Cater, who is director
of the Aspen Institute Program on Communications and Society, discussed a
number of current areas of controversy in communications policy including
direct and indirect government subsidies; the "Newspaper Preservation
Act;" the struggle between the broadcast and cable television industries
over pay programming; non-commercial television; copyright questions; and
various economic pressures on the media.
Cater pointed out that
"TV encourages the illusion that we have become a Greek Forum of direct
democracy" but that "there is increasing evidence that television is
alienating poeple to the public-political process."
Cater also noted that
there is a "continual impulse in politics to corrupt language. We need
more precise expression, more precision of language."
He said that education
and news are blending together and that the functions of the newsroom and
classroom are being blurred.
Cater said the part of
the communications process which is most neglected is the receiving end.
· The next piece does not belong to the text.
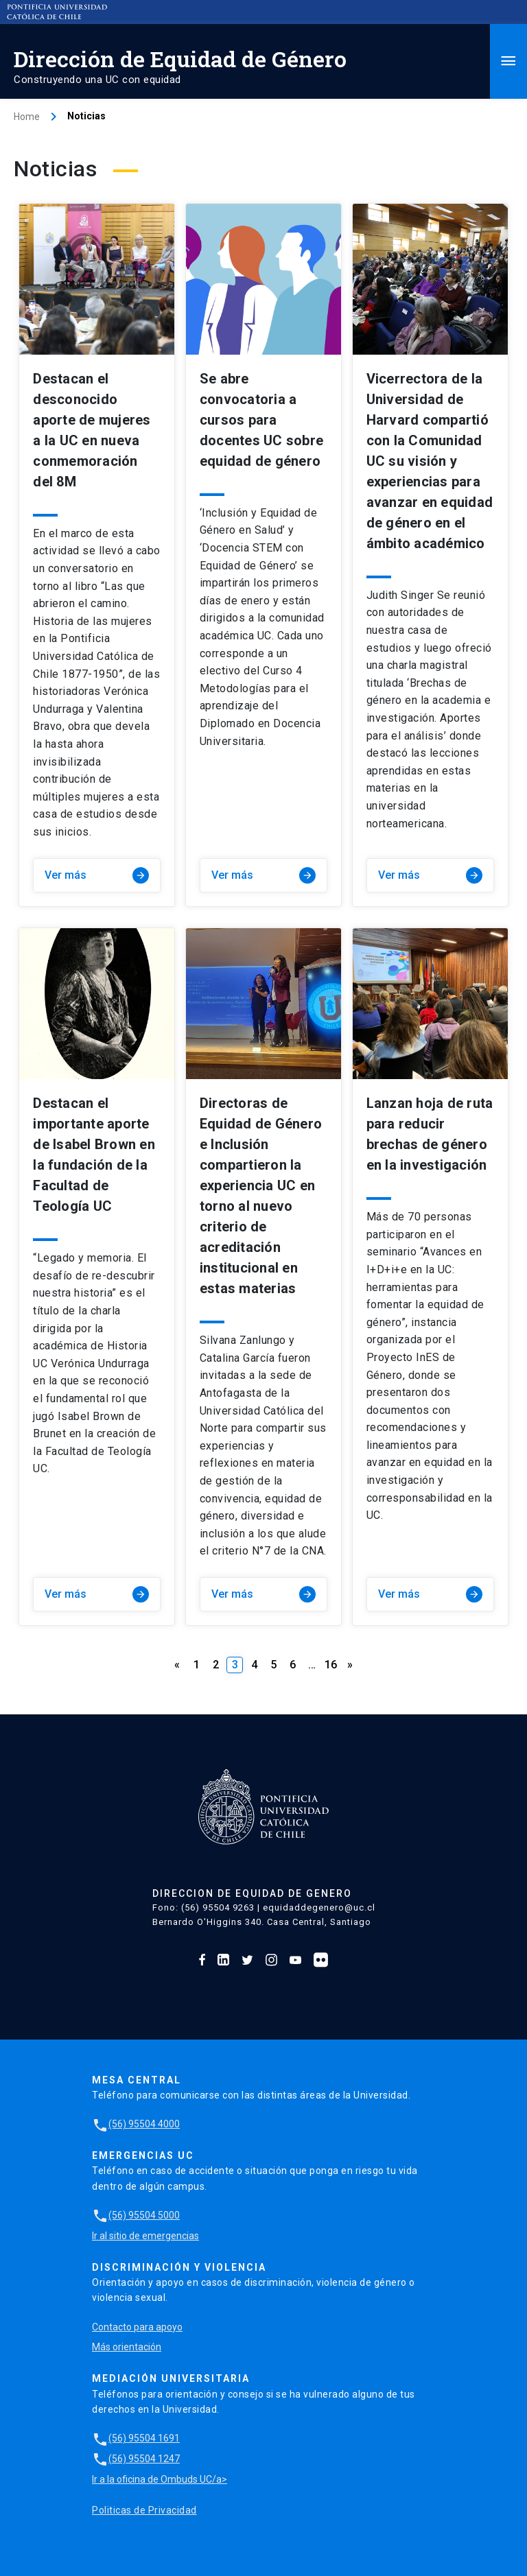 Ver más (97, 875)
He
noted that man's visual system has more than a million channels, capable of
transmitting instantly 10 million bits of information to the brain, but the
brain has the capacity for assimilating only 27 bits of information per second.
Referring to the work
of Tony Schwartz and his book The Responsive Chord, Cater cited Schwartz's theory that we have
moved into the era of electronic man. This man is conditioned to a total
communication environment, to constant stimuli which he shares with everyone
else in society and to which he is conditioned to respond instantly.
Cater said, "We
need to try to conceive new approaches to the public policy process which
preserve our traditional values. We want to avoid Orwellian enslavement by
communications technology.
He said,
"Communications have to become the subject of greater concern for
institutions such as this one which are concerned with public policy."
Cater, who served as a
special assistant to President Johnson on health and education matters, was a
long-time correspondent for the Reporter Magazine and has written extensively, including two books on
Washington, The Fourth Branch of Government and Power in Washington.
While at the School he
also spoke to the topical seminar on Public Accountability: The Public's
Right to Know, taught by Professor Dagmar Hamilton.